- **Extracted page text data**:
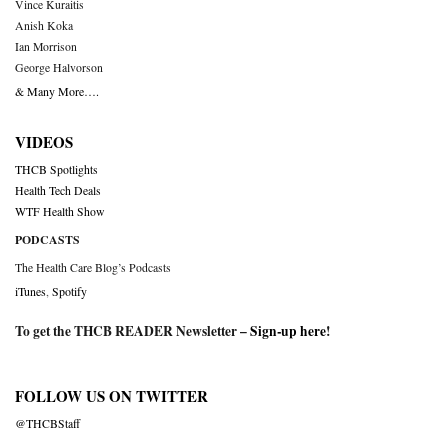
Vince Kuraitis
Anish Koka
Ian Morrison
George Halvorson
& Many More….
VIDEOS
THCB Spotlights
Health Tech Deals
WTF Health Show
PODCASTS
The Health Care Blog’s Podcasts
iTunes
,
Spotify
To get the THCB READER Newsletter –
Sign-up here
!
FOLLOW US ON TWITTER
@THCBStaff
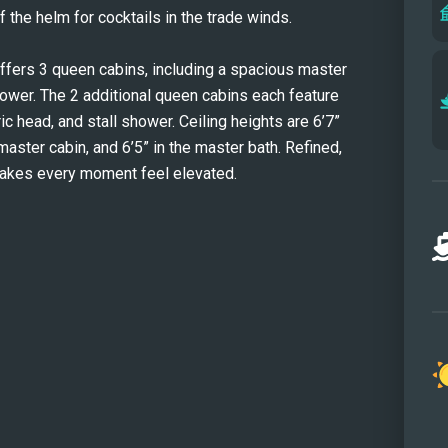
 the helm for cocktails in the trade winds.
ers 3 queen cabins, including a spacious master 
ower. The 2 additional queen cabins each feature 
ic head, and stall shower. Ceiling heights are 6’7” 
 master cabin, and 6’5” in the master bath. Refined, 
akes every moment feel elevated.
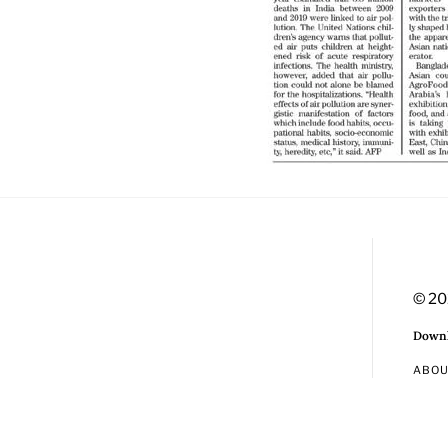
© 20
Downl
ABO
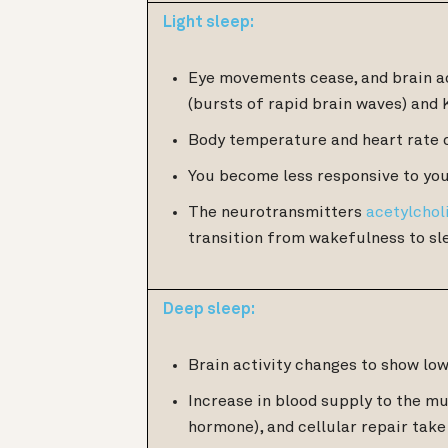
Light sleep:
Eye movements cease, and brain ac
(bursts of rapid brain waves) and 
Body temperature and heart rate 
You become less responsive to you
The neurotransmitters
acetylchol
transition from wakefulness to sl
Deep sleep:
Brain activity changes to show lo
Increase in blood supply to the m
hormone), and cellular repair take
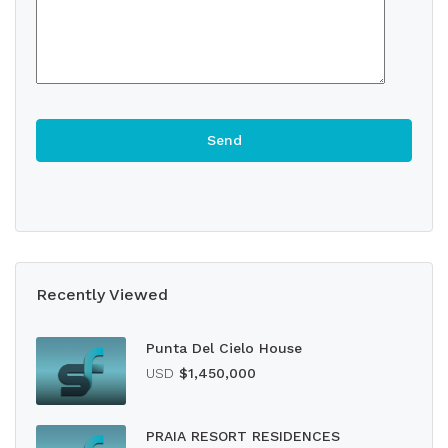
Recently Viewed
Punta Del Cielo House
USD
$1,450,000
PRAIA RESORT RESIDENCES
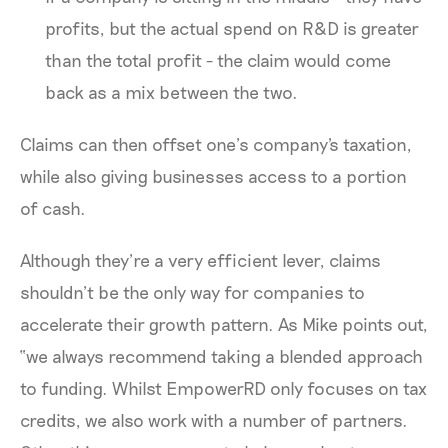
profits, but the actual spend on R&D is greater
than the total profit - the claim would come
back as a mix between the two.
Claims can then offset one’s company's taxation,
while also giving businesses access to a portion
of cash.
Although they’re a very efficient lever, claims
shouldn’t be the only way for companies to
accelerate their growth pattern. As Mike points out,
“we always recommend taking a blended approach
to funding. Whilst EmpowerRD only focuses on tax
credits, we also work with a number of partners.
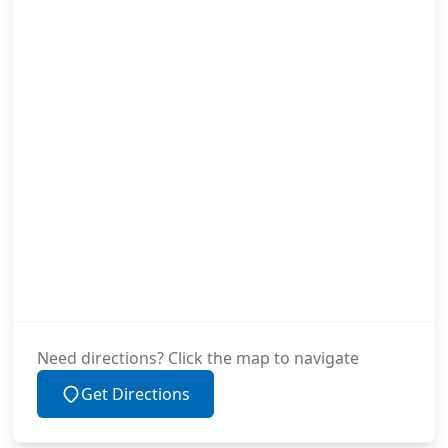
Need directions? Click the map to navigate
Get Directions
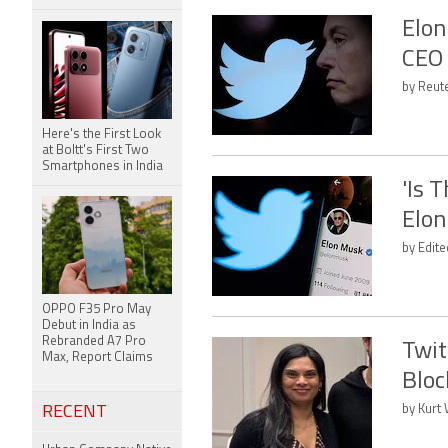
Elon
CEO 
by Reute
Here's the First Look
at Boltt's First Two
Smartphones in India
'Is 
Elon
by Edit
OPPO F35 Pro May
Debut in India as
Rebranded A7 Pro
Twit
Max, Report Claims
Bloc
RECENT
by Kurt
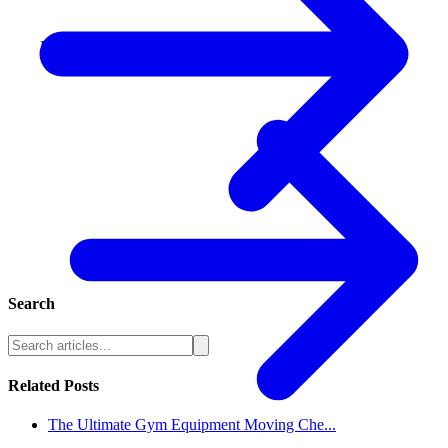
Residential Moving
Search
Related Posts
The Ultimate Gym Equipment Moving Che...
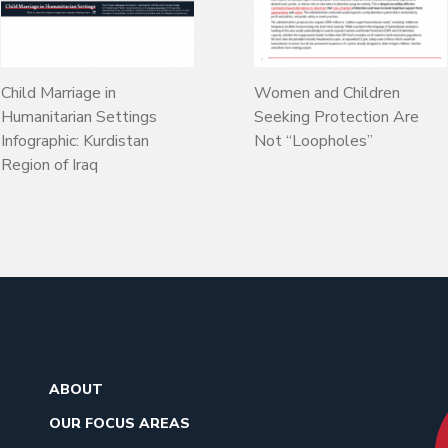
Child Marriage in
Women and Children
Humanitarian Settings
Seeking Protection Are
Infographic: Kurdistan
Not “Loopholes”
Region of Iraq
ABOUT
OUR FOCUS AREAS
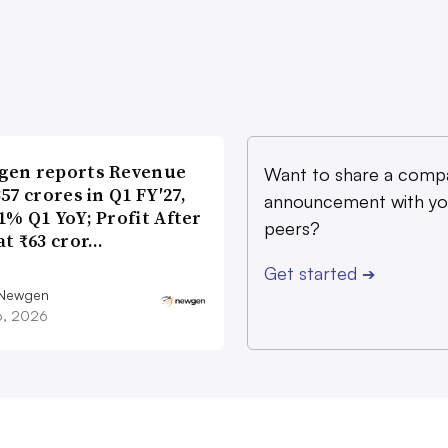
gen reports Revenue
Want to share a comp
357 crores in Q1 FY′27,
announcement with yo
1% Q1 YoY; Profit After
peers?
at ₹63 cror…
Get started
➔
 Newgen
16, 2026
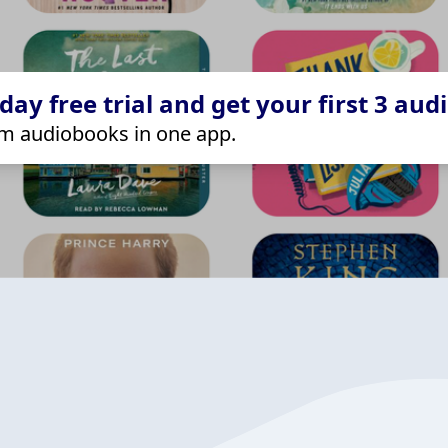
ay free trial and get your first 3 aud
m audiobooks in one app.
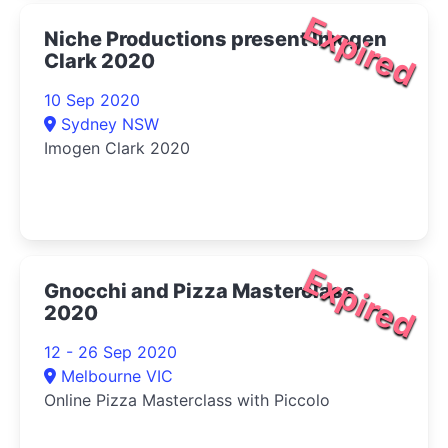
Expired
Niche Productions present Imogen
Clark 2020
10 Sep 2020
Sydney NSW
Imogen Clark 2020
Expired
Gnocchi and Pizza Masterclass
2020
12 - 26 Sep 2020
Melbourne VIC
Online Pizza Masterclass with Piccolo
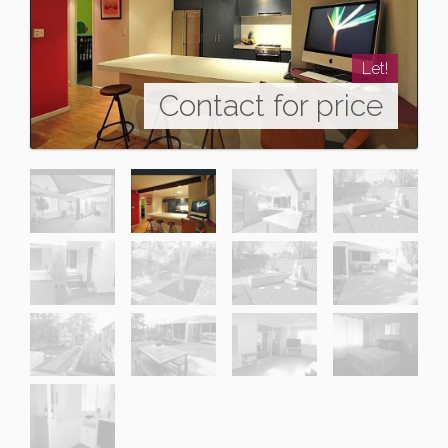
Let!
Contact for price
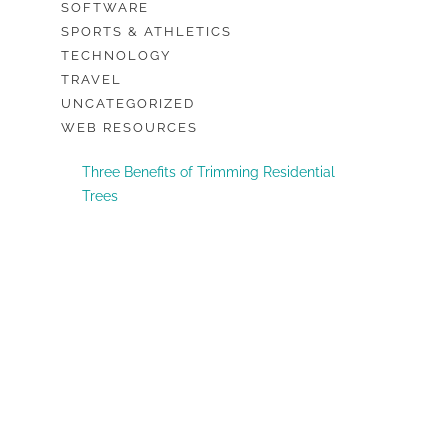
SOFTWARE
SPORTS & ATHLETICS
TECHNOLOGY
TRAVEL
UNCATEGORIZED
WEB RESOURCES
Three Benefits of Trimming Residential
Trees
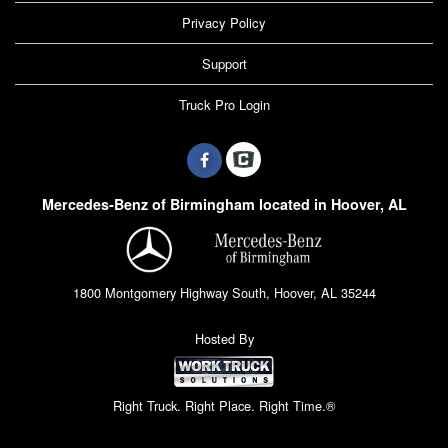
Privacy Policy
Support
Truck Pro Login
Mercedes-Benz of Birmingham located in Hoover, AL
1800 Montgomery Highway South, Hoover, AL 35244
Hosted By
Right Truck. Right Place. Right Time.®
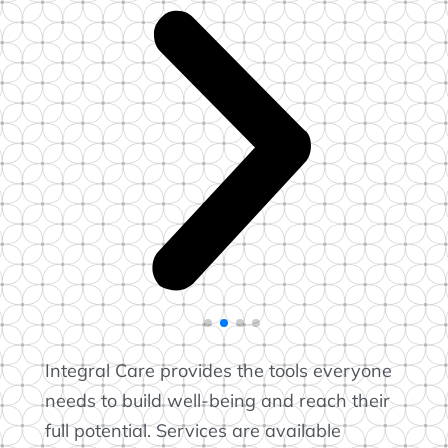
Integral Care provides the tools everyone
needs to build well-being and reach their
full potential. Services are available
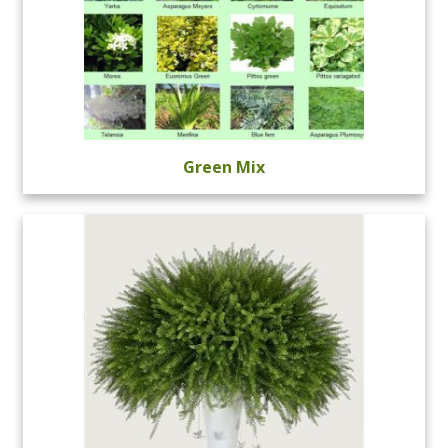
Green Mix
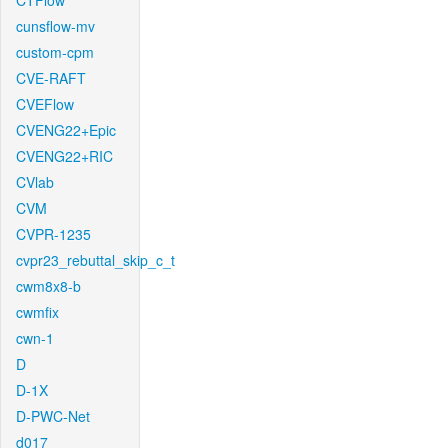
CTFlow
cunsflow-mv
custom-cpm
CVE-RAFT
CVEFlow
CVENG22+Epic
CVENG22+RIC
CVlab
CVM
CVPR-1235
cvpr23_rebuttal_skip_c_t
cwm8x8-b
cwmfix
cwn-1
D
D-1X
D-PWC-Net
d017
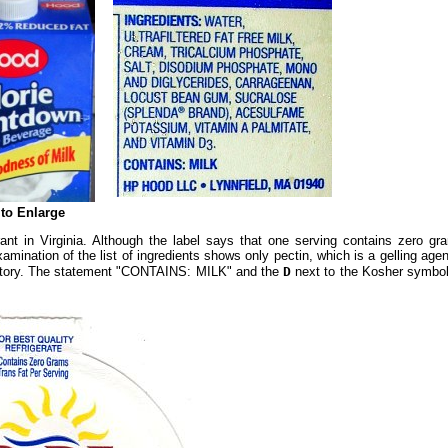
 to Enlarge
nt in Virginia. Although the label says that one serving contains zero gram
amination of the list of ingredients shows only pectin, which is a gelling age
boratory. The statement "CONTAINS: MILK" and the
D
next to the Kosher symbol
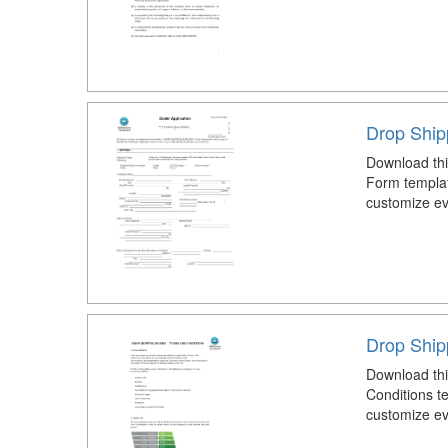
Drop Ship
Download thi
Form templat
customize eve
Drop Ship
Download thi
Conditions t
customize eve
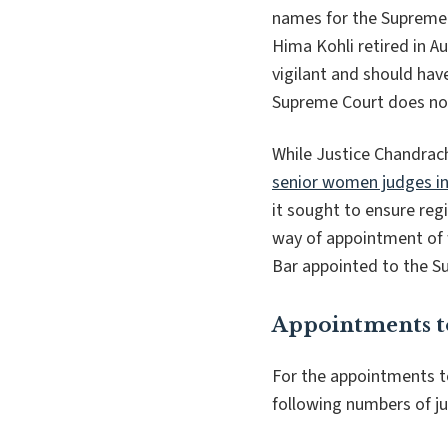
names for the Supreme 
Hima Kohli retired in A
vigilant and should ha
Supreme Court does no
While Justice Chandrac
senior women judges in
it sought to ensure reg
way of appointment of 
Bar appointed to the Su
Appointments t
For the appointments t
following numbers of j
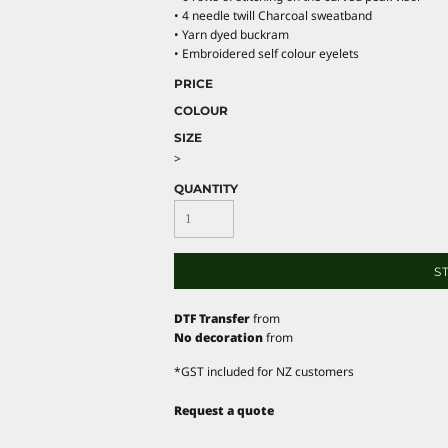
• 4 needle twill Charcoal sweatband
• Yarn dyed buckram
• Embroidered self colour eyelets
PRICE
COLOUR
SIZE
>
QUANTITY
S
DTF Transfer
from
No decoration
from
*
GST included for NZ customers
Request a quote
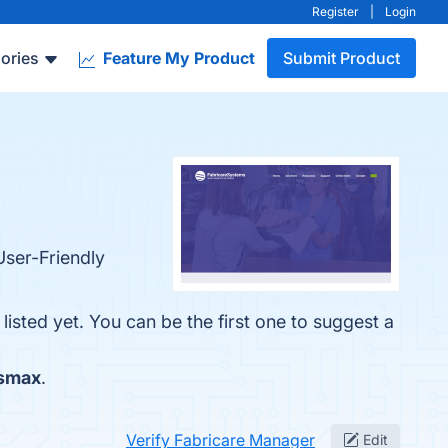
Register
|
Login
ories
Feature My Product
Submit Product
User-Friendly
isted yet. You can be the first one to suggest a
smax
.
Verify Fabricare Manager
Edit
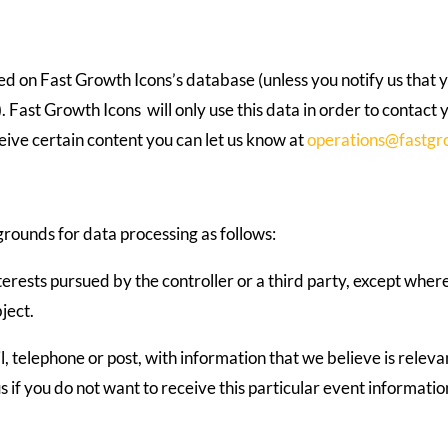
ed on Fast Growth Icons’s database (unless you notify us that y
). Fast Growth Icons will only use this data in order to contact 
eceive certain content you can let us know at
operations@fastgr
grounds for data processing as follows:
terests pursued by the controller or a third party, except wher
ject.
, telephone or post, with information that we believe is releva
us if you do not want to receive this particular event informatio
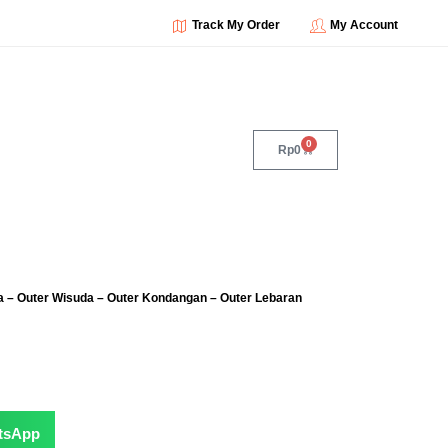
Track My Order
My Account
0
Rp
0
ta – Outer Wisuda – Outer Kondangan – Outer Lebaran
tsApp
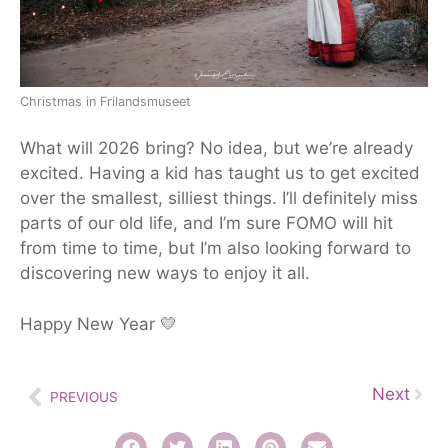
Christmas in Frilandsmuseet
What will 2026 bring? No idea, but we’re already
excited. Having a kid has taught us to get excited
over the
smallest
, silliest things. I’ll definitely miss
parts of our old life, and I’m sure FOMO will hit
from time to time, but I’m also looking forward to
discovering new ways to enjoy it all.
Happy New Year 💛
Next
PREVIOUS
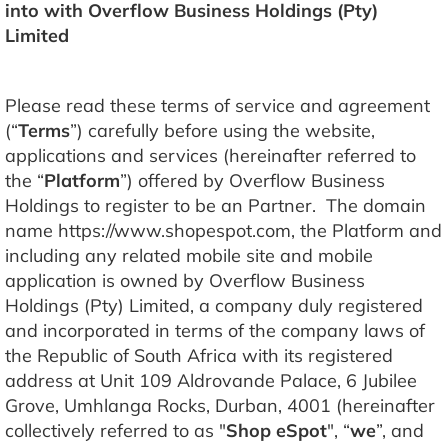
into with Overflow Business Holdings (Pty)
Limited
Please read these terms of service and agreement
(“
Terms
”) carefully before using the website,
applications and services (hereinafter referred to
the “
Platform
”) offered by Overflow Business
Holdings to register to be an Partner. The domain
name https://www.shopespot.com, the Platform and
including any related mobile site and mobile
application is owned by Overflow Business
Holdings (Pty) Limited, a company duly registered
and incorporated in terms of the company laws of
the Republic of South Africa with its registered
address at Unit 109 Aldrovande Palace, 6 Jubilee
Grove, Umhlanga Rocks, Durban, 4001 (hereinafter
collectively referred to as "
Shop eSpot
", “
we
”, and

- **What is expected**:
All records above must be output exactly as they stand, excluding pictures.

- **Exercise result**:
Vince Kuraitis
Anish Koka
Ian Morrison
George Halvorson
& Many More….
VIDEOS
THCB Spotlights
Health Tech Deals
WTF Health Show
PODCASTS
The Health Care Blog’s Podcasts
iTunes
,
Spotify
To get the THCB READER Newsletter –
Sign-up here
!
FOLLOW US ON TWITTER
@THCBStaff
 the helm for cocktails in the trade winds.
ers 3 queen cabins, including a spacious master 
ower. The 2 additional queen cabins each feature 
ic head, and stall shower. Ceiling heights are 6’7” 
 master cabin, and 6’5” in the master bath. Refined, 
akes every moment feel elevated.
© 20
Downl
ABO
Light sleep:
Eye movements cease, and brain ac
(bursts of rapid brain waves) and 
Body temperature and heart rate 
You become less responsive to you
The neurotransmitters
acetylchol
transition from wakefulness to sl
Deep sleep:
Brain activity changes to show lo
Increase in blood supply to the m
hormone), and cellular repair take
Recently Viewed
Punta Del Cielo House
USD
$1,450,000
PRAIA RESORT RESIDENCES
profits, but the actual spend on R&D is greater
than the total profit - the claim would come
back as a mix between the two.
Claims can then offset one’s company's taxation,
while also giving businesses access to a portion
of cash.
Although they’re a very efficient lever, claims
shouldn’t be the only way for companies to
accelerate their growth pattern. As Mike points out,
“we always recommend taking a blended approach
to funding. Whilst EmpowerRD only focuses on tax
credits, we also work with a number of partners.
Need directions? Click the map to navigate
Get Directions
Elon
CEO 
by Reute
Here's the First Look
at Boltt's First Two
Smartphones in India
'Is 
Elon
by Edit
OPPO F35 Pro May
Debut in India as
Rebranded A7 Pro
Twit
Max, Report Claims
Bloc
RECENT
by Kurt
Residential Moving
Search
Related Posts
The Ultimate Gym Equipment Moving Che...
Child Marriage in
Women and Children
Humanitarian Settings
Seeking Protection Are
Infographic: Kurdistan
Not “Loopholes”
Region of Iraq
ABOUT
OUR FOCUS AREAS
gen reports Revenue
Want to share a comp
357 crores in Q1 FY′27,
announcement with yo
1% Q1 YoY; Profit After
peers?
at ₹63 cror…
Get started
➔
 Newgen
16, 2026
ay free trial and get your first 3 aud
m audiobooks in one app.
Expired
Niche Productions present Imogen
Clark 2020
10 Sep 2020
Sydney NSW
Imogen Clark 2020
Expired
Gnocchi and Pizza Masterclass
2020
12 - 26 Sep 2020
Melbourne VIC
Online Pizza Masterclass with Piccolo
Let!
Contact for price
SOFTWARE
SPORTS & ATHLETICS
TECHNOLOGY
TRAVEL
UNCATEGORIZED
WEB RESOURCES
Three Benefits of Trimming Residential
Trees
Privacy Policy
Support
Truck Pro Login
Mercedes-Benz of Birmingham located in Hoover, AL
1800 Montgomery Highway South, Hoover, AL 35244
Hosted By
Right Truck. Right Place. Right Time.®
Integral Care provides the tools everyone
needs to build well-being and reach their
full potential. Services are available
Green Mix
CTFlow
cunsflow-mv
custom-cpm
CVE-RAFT
CVEFlow
CVENG22+Epic
CVENG22+RIC
CVlab
CVM
CVPR-1235
cvpr23_rebuttal_skip_c_t
cwm8x8-b
cwmfix
cwn-1
D
D-1X
D-PWC-Net
d017
 to Enlarge
nt in Virginia. Although the label says that one serving contains zero gram
amination of the list of ingredients shows only pectin, which is a gelling age
boratory. The statement "CONTAINS: MILK" and the
D
next to the Kosher symbol
Drop Ship
Download thi
Form templat
customize eve
Drop Ship
Download thi
Conditions t
customize eve
names for the Supreme 
Hima Kohli retired in A
vigilant and should ha
Supreme Court does no
While Justice Chandrac
senior women judges in
it sought to ensure reg
way of appointment of 
Bar appointed to the Su
Appointments t
For the appointments t
following numbers of j
• 4 needle twill Charcoal sweatband
• Yarn dyed buckram
• Embroidered self colour eyelets
PRICE
COLOUR
SIZE
>
QUANTITY
S
DTF Transfer
from
No decoration
from
*
GST included for NZ customers
Request a quote
Register
|
Login
ories
Feature My Product
Submit Product
User-Friendly
isted yet. You can be the first one to suggest a
smax
.
Verify Fabricare Manager
Edit
ed on Fast Growth Icons’s database (unless you notify us that y
). Fast Growth Icons will only use this data in order to contact 
eceive certain content you can let us know at
operations@fastgr
grounds for data processing as follows:
terests pursued by the controller or a third party, except wher
ject.
, telephone or post, with information that we believe is releva
us if you do not want to receive this particular event informatio
Track My Order
My Account
0
Rp
0
ta – Outer Wisuda – Outer Kondangan – Outer Lebaran
tsApp
Christmas in Frilandsmuseet
What will 2026 bring? No idea, but we’re already
excited. Having a kid has taught us to get excited
over the
smallest
, silliest things. I’ll definitely miss
parts of our old life, and I’m sure FOMO will hit
from time to time, but I’m also looking forward to
discovering new ways to enjoy it all.
Happy New Year 💛
Next
PREVIOUS
into with Overflow Business Holdings (Pty)
Limited
Please read these terms of service and agreement
(“
Terms
”) carefully before using the website,
applications and services (hereinafter referred to
the “
Platform
”) offered by Overflow Business
Holdings to register to be an Partner. The domain
name https://www.shopespot.com, the Platform and
including any related mobile site and mobile
application is owned by Overflow Business
Holdings (Pty) Limited, a company duly registered
and incorporated in terms of the company laws of
the Republic of South Africa with its registered
address at Unit 109 Aldrovande Palace, 6 Jubilee
Grove, Umhlanga Rocks, Durban, 4001 (hereinafter
collectively referred to as "
Shop eSpot
", “
we
”, and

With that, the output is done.